Bolitho kehrte der Pistole des Franzosen weiterhin den Rücken, aber der Schweiß rann ihm prickelnd zwischen den Schulterblättern herab, während er auf den Schuß, auf den vernichtenden Einschlag im Rückgrat wartete.

Ganz vorsichtig nahm er Neale den Säbel aus der Hand.»Immer mit der Ruhe«, sagte er.»Wir sind bei Ihnen, ich und Allday.»

Neale öffnete die Faust und ließ den Arm sinken.»Tut mir leid.»

Endlich kapitulierte er vor dem Schmerz. Bolitho sah den Schiffsarzt hastig herbeieilen, während Neale mit heiserer Stimme noch hinzufügte:»Hab' das verdammte Schiff geliebt. «Dann brach er zusammen.

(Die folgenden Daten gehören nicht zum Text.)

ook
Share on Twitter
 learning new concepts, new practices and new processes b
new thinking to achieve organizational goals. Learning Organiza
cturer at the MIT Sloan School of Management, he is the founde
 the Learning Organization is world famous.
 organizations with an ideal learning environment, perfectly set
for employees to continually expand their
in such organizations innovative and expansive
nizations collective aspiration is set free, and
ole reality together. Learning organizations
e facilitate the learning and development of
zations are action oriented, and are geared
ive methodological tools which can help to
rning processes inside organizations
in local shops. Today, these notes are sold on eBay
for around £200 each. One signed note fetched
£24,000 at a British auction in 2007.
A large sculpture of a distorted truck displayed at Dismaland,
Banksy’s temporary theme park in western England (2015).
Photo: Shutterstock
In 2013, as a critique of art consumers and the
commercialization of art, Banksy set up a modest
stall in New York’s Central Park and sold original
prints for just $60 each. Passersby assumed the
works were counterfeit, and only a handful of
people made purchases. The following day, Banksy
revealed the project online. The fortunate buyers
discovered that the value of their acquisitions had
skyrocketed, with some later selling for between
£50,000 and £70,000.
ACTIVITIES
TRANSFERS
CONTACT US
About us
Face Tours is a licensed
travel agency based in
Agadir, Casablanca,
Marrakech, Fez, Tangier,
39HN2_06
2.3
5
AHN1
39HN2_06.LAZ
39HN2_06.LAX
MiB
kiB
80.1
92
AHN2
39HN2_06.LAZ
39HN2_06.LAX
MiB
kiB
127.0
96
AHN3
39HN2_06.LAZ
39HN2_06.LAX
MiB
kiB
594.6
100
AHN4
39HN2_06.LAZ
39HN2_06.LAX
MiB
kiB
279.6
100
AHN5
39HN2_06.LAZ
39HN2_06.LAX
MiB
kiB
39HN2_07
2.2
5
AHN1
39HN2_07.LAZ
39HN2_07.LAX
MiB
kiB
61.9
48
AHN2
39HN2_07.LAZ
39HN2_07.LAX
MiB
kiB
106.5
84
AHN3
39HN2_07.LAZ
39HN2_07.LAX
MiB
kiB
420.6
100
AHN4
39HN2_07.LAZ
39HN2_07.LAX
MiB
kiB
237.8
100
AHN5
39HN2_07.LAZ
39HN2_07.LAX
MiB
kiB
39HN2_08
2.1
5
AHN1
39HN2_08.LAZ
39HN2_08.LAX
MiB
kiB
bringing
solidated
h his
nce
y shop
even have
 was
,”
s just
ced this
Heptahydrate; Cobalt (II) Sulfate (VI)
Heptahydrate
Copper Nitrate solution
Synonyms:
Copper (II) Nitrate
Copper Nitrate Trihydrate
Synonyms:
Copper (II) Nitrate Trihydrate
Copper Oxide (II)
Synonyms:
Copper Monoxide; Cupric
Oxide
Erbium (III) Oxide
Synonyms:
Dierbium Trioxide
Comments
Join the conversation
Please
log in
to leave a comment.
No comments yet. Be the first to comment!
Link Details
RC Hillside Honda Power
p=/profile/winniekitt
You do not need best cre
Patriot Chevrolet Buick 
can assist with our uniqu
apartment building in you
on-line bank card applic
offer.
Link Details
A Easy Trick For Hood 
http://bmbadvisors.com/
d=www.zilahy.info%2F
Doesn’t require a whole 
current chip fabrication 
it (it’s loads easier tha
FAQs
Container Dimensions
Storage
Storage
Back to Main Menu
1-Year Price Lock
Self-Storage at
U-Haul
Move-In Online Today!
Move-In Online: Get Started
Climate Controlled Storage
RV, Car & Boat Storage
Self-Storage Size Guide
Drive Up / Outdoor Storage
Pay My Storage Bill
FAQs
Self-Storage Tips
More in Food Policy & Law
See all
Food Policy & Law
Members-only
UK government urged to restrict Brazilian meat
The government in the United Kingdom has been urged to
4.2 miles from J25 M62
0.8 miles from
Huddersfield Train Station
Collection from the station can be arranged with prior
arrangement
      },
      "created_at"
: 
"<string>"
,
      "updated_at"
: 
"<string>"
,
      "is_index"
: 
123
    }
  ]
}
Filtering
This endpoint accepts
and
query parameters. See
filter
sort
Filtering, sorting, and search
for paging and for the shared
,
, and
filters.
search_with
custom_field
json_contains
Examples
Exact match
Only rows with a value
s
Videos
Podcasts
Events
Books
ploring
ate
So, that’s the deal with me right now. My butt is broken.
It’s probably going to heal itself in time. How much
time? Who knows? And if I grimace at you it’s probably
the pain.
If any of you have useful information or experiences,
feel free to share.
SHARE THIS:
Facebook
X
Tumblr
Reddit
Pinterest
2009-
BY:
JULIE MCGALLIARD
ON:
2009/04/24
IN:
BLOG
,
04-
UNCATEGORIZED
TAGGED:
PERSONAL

Bolitho wandte sich um und reichte Neales Waffe an den nächststehenden Soldaten weiter. Dann bemerkte er den Blick des Offiziers, der auf seinem eigenen Säbel haftete, und löste ihn mit der

Scheide vom Gürtel. Nur kurz zögerte er, um die glatte, vielgetragene Form noch einmal durch die Finger gleiten zu lassen. Ein unrühmliches Ende, dachte er voll Bitterkeit. In wenigen Monaten wäre die Waffe hundert Jahre in der Familie gewesen.

Neugierig beäugte der französische Hauptmann Scheide und Knauf und klemmte den Säbel dann unter den Arm.

Bolitho hörte Allday neben sich murmeln:»Den hole ich Ihnen zurück, Sir, warten Sie's nur ab.»

Oben am Strand waren inzwischen Pferdewagen angekommen, begleitet von noch mehr Soldaten. Ohne große Umstände wurden die Verwundeten verladen, und zuletzt erhielt der Schiffsarzt den Befehl, aufzuspringen.